▶ What is being asked
Give back every record exactly as it reads.

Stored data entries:

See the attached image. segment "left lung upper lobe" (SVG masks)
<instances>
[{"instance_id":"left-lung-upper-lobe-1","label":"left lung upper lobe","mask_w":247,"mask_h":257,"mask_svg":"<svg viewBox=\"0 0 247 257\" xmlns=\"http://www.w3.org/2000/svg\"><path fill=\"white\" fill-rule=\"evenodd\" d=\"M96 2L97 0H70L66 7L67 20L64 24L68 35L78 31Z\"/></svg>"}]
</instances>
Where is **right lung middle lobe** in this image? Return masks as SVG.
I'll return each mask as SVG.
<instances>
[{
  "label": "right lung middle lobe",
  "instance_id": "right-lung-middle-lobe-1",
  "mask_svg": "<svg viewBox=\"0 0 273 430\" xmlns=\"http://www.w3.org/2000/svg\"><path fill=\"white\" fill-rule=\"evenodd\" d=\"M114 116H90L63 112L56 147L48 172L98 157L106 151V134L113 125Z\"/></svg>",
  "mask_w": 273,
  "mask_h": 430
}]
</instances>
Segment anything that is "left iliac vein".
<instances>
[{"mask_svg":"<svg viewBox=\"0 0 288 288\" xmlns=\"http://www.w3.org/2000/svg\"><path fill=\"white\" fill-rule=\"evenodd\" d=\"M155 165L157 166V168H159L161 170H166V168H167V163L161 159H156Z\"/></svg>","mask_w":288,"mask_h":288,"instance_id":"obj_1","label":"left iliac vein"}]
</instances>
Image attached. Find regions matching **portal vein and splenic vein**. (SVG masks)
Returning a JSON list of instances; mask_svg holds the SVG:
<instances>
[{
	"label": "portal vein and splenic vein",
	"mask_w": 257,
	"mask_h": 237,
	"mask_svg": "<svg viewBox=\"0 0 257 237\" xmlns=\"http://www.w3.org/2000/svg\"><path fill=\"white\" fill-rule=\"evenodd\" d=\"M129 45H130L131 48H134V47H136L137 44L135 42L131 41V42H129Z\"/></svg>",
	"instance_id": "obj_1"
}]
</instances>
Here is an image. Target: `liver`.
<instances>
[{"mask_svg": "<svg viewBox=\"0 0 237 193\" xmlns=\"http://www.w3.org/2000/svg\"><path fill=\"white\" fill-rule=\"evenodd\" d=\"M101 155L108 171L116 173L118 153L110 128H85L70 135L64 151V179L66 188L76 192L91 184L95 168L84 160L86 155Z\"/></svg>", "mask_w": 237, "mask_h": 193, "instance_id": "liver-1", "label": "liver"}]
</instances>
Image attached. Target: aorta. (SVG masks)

▶ Task result
See the attached image. segment "left lung upper lobe" (SVG masks)
<instances>
[{"instance_id":"left-lung-upper-lobe-1","label":"left lung upper lobe","mask_w":247,"mask_h":257,"mask_svg":"<svg viewBox=\"0 0 247 257\" xmlns=\"http://www.w3.org/2000/svg\"><path fill=\"white\" fill-rule=\"evenodd\" d=\"M96 2L97 0H70L66 7L67 20L64 24L68 35L78 31Z\"/></svg>"}]
</instances>
Where is **right lung middle lobe** in this image? Return masks as SVG.
I'll return each mask as SVG.
<instances>
[{
  "label": "right lung middle lobe",
  "instance_id": "right-lung-middle-lobe-1",
  "mask_svg": "<svg viewBox=\"0 0 273 430\" xmlns=\"http://www.w3.org/2000/svg\"><path fill=\"white\" fill-rule=\"evenodd\" d=\"M114 116H90L63 112L56 147L48 172L98 157L106 151V134L113 125Z\"/></svg>",
  "mask_w": 273,
  "mask_h": 430
}]
</instances>
Segment anything that is "left iliac vein".
<instances>
[{"mask_svg":"<svg viewBox=\"0 0 288 288\" xmlns=\"http://www.w3.org/2000/svg\"><path fill=\"white\" fill-rule=\"evenodd\" d=\"M155 165L157 166V168H159L161 170H166V168H167V163L161 159H156Z\"/></svg>","mask_w":288,"mask_h":288,"instance_id":"obj_1","label":"left iliac vein"}]
</instances>
Image attached. Find regions matching **portal vein and splenic vein**. (SVG masks)
Returning a JSON list of instances; mask_svg holds the SVG:
<instances>
[{
	"label": "portal vein and splenic vein",
	"mask_w": 257,
	"mask_h": 237,
	"mask_svg": "<svg viewBox=\"0 0 257 237\" xmlns=\"http://www.w3.org/2000/svg\"><path fill=\"white\" fill-rule=\"evenodd\" d=\"M129 45H130L131 48H134V47H136L137 44L135 42L131 41V42H129Z\"/></svg>",
	"instance_id": "obj_1"
}]
</instances>
Here is an image. Target: `liver`.
<instances>
[{"mask_svg": "<svg viewBox=\"0 0 237 193\" xmlns=\"http://www.w3.org/2000/svg\"><path fill=\"white\" fill-rule=\"evenodd\" d=\"M101 155L108 171L116 173L118 153L110 128H85L70 135L64 151V179L66 188L76 192L91 184L95 168L84 160L86 155Z\"/></svg>", "mask_w": 237, "mask_h": 193, "instance_id": "liver-1", "label": "liver"}]
</instances>
Image attached. Target: aorta. (SVG masks)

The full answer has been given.